This was taken from the following:

http://groups.google.com/group/comp....3e9afae83d061c

And I quote:

"Well, that's also ok for char**, since string literals are of type
char * in c. The general idea still stands, though.

The thing that irritates me is that despite all this, it's _trivial_
to violate const in C without resorting to all this.

const char foo[] = "mystring";
char *constviol = strchr(foo,*foo); "

What I don't get is that that 'const char f[]="mystring" ' is defined
as a char, but the prototype is defined as the following:

char *strchr(const char *s, int c);

When foo gets de-referenced (ie *foo), how come the compiler doesn't
complain about the difference between 'int' and 'char'?

Thanks in advance.

Chad

Nov 15 '05 #1
12 1391
On Sat, 29 Oct 2005 21:51:46 -0400, Chad <cd*****@gmail.com> wrote:
"Well, that's also ok for char**, since string literals are of type
char * in c. The general idea still stands, though.

The thing that irritates me is that despite all this, it's _trivial_
to violate const in C without resorting to all this.

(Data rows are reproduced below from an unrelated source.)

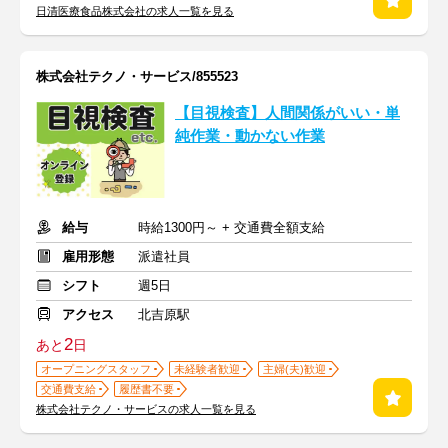
日清医療食品株式会社の求人一覧を見る
株式会社テクノ・サービス/855523
【目視検査】人間関係がいい・単
純作業・動かない作業
給与
時給1300円～ + 交通費全額支給
雇用形態
派遣社員
シフト
週5日
アクセス
北吉原駅
2
あと
日
オープニングスタッフ
未経験者歓迎
主婦(夫)歓迎
交通費支給
履歴書不要
株式会社テクノ・サービスの求人一覧を見る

const char foo[] = "mystring";
char *constviol = strchr(foo,*foo); "

What I don't get is that that 'const char f[]="mystring" ' is defined
as a char, but the prototype is defined as the following:

char *strchr(const char *s, int c);

When foo gets de-referenced (ie *foo), how come the compiler doesn't
complain about the difference between 'int' and 'char'?


I have actually been wondering about this as well. I know that char is an
integer type, but I still would have thought that int and char would have
brought up some kind of warning or what not. I'm not sure how I understand
how that all does it's thing.

- Arctic

--
Using Opera's revolutionary e-mail client: http://www.opera.com/mail/
Nov 15 '05 #2
Arctic Fidelity wrote:
On Sat, 29 Oct 2005 21:51:46 -0400, Chad <cd*****@gmail.com> wrote:
"Well, that's also ok for char**, since string literals are of type
char * in c. The general idea still stands, though.

The thing that irritates me is that despite all this, it's _trivial_
to violate const in C without resorting to all this.

const char foo[] = "mystring";
char *constviol = strchr(foo,*foo); "

What I don't get is that that 'const char f[]="mystring" ' is defined
as a char, but the prototype is defined as the following:

char *strchr(const char *s, int c);

When foo gets de-referenced (ie *foo), how come the compiler doesn't
complain about the difference between 'int' and 'char'?


I have actually been wondering about this as well. I know that char is an
integer type, but I still would have thought that int and char would have
brought up some kind of warning or what not. I'm not sure how I understand
how that all does it's thing.

- Arctic

--
Using Opera's revolutionary e-mail client: http://www.opera.com/mail/


Outside of the sloppy wording, here is my best guess on what is going
on.

When we go *foo, we are getting each character from the string.
Internally at each pass, we would have a varibale storing 'm', tnen
'y', etc. This would be the same has we done something like

char internal_string = 'm';

Then char would be automatically converted to integer (on the strchr
int c parameter). This might explain wny the gnu compiler didn't
complain even when I hard warning flags enabled.

Nov 15 '05 #3
Chad wrote:

This was taken from the following:

http://groups.google.com/group/comp....3e9afae83d061c

And I quote:

"Well, that's also ok for char**, since string literals are of type
char * in c. The general idea still stands, though.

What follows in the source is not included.